In this sense, organs-on-chip will be indispensable for personalized medicine. They allow to study the tissue-level behavior of cells, organs or – in the near future – interorgan relations. Tiny amounts of patients cells, obtained for instance from biopsies, can be cultured on a chip. Other than ten years ago, clinicians are starting to see the benefit of how Organs-on-chip systems can be validated against clinical observations. Suddenly, the data seems combinable. And the early doubters begin to understand that there is a road ahead for this approach towards customized healthcare.

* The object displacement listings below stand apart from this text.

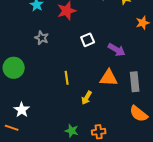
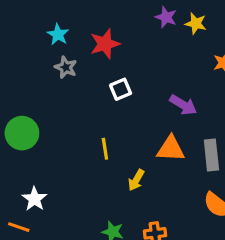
gray star: (42, 38) -> (66, 67), moved
white square: (88, 40) -> (121, 89), moved

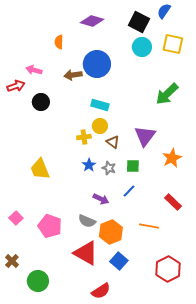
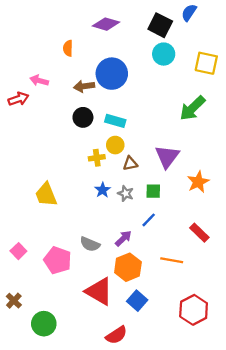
yellow square: (173, 44) -> (206, 63), moved
black circle: (41, 102) -> (83, 117), moved
brown triangle: (113, 142) -> (130, 163), turned -48
purple arrow: (101, 199) -> (123, 238), moved, turned -70
gray semicircle: (87, 221) -> (90, 244), moved

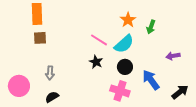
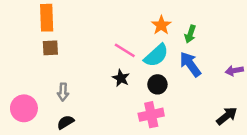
purple arrow: (173, 56) -> (234, 71), moved
blue arrow: (151, 80) -> (190, 64), moved
pink cross: (120, 91) -> (151, 115), turned -30

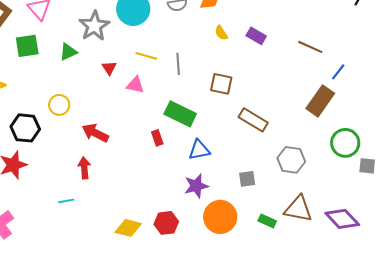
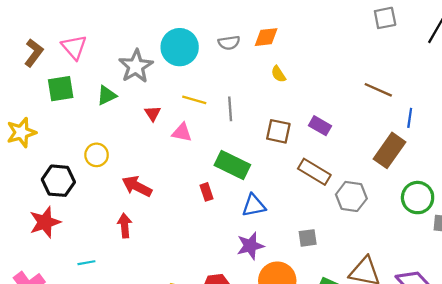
purple rectangle: (256, 36) -> (320, 126), moved
blue line: (338, 72) -> (410, 118), turned -30
gray hexagon: (291, 160) -> (351, 196), moved
cyan line: (66, 201) -> (86, 263), moved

It is clear that personalized treatment is first and foremost in the interest of patients. After one of my publications, I was contacted by a patient who asked if his cells could be tested on our lung-on-chip, to see if his degenerative disease could be held or the course of the illness even reversed. Obviously, regenerative medicine also lays big hopes on complex modelling such as organs-on-chip. And I am looking forward to the day when patients will be healed based on predictive data obtained from organs-on-chip technologies.
Olivier Guenat is Head for Organs-on-Chip Technologies at the ARTORG Center. He holds a PhD in Micro- and Nanotechnology from the University of Neuchatel, has conducted postdoctoral research at Harvard Medical School, was Assistant Professor at Ecole Polytechnique Montréal and held a group leader position at the Swiss Center for Electronics and Microtechnology CSEM. Olivier Guenat specializes in organs-on-chip technologies, combining microfluidics, engineering, cell biology and medicine and is the founder of the Bern based startup AlveoliX AG.